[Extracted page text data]
^^^^
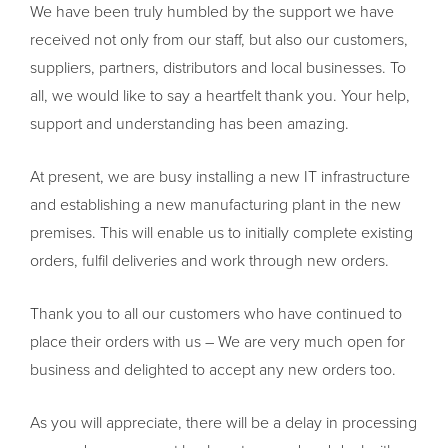
We have been truly humbled by the support we have
received not only from our staff, but also our customers,
suppliers, partners, distributors and local businesses. To
all, we would like to say a heartfelt thank you. Your help,
support and understanding has been amazing.
At present, we are busy installing a new IT infrastructure
and establishing a new manufacturing plant in the new
premises. This will enable us to initially complete existing
orders, fulfil deliveries and work through new orders.
Thank you to all our customers who have continued to
place their orders with us – We are very much open for
business and delighted to accept any new orders too.
As you will appreciate, there will be a delay in processing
^^^^
What you need to do – Output nothing but the records, word for word, and none of their pictures.

Result –
We have been truly humbled by the support we have
received not only from our staff, but also our customers,
suppliers, partners, distributors and local businesses. To
all, we would like to say a heartfelt thank you. Your help,
support and understanding has been amazing.
At present, we are busy installing a new IT infrastructure
and establishing a new manufacturing plant in the new
premises. This will enable us to initially complete existing
orders, fulfil deliveries and work through new orders.
Thank you to all our customers who have continued to
place their orders with us – We are very much open for
business and delighted to accept any new orders too.
As you will appreciate, there will be a delay in processing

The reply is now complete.